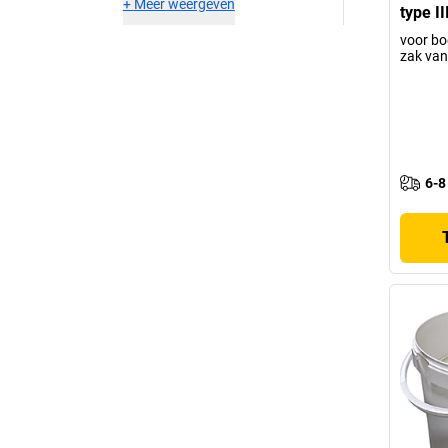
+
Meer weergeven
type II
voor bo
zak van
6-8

■ ■ ■ ■ ■ ■ ■

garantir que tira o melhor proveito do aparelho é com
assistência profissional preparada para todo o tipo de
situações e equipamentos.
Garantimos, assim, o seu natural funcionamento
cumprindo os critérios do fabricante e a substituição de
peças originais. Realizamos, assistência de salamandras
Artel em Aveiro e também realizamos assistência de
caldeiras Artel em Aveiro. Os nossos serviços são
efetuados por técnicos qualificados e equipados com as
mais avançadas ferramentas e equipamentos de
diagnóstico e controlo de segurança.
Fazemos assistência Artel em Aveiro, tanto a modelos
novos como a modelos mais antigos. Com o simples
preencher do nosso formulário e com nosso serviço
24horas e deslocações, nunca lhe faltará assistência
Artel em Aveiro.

■ ■ ■ ■ ■ ■ ■

What you should do
Leave out every line above except those from the line with "garantir que tira" up to and including the line with "peças originais. Realizamos, assistência", and copy those exactly.

Output of the task
garantir que tira o melhor proveito do aparelho é com
assistência profissional preparada para todo o tipo de
situações e equipamentos.
Garantimos, assim, o seu natural funcionamento
cumprindo os critérios do fabricante e a substituição de
peças originais. Realizamos, assistência de salamandras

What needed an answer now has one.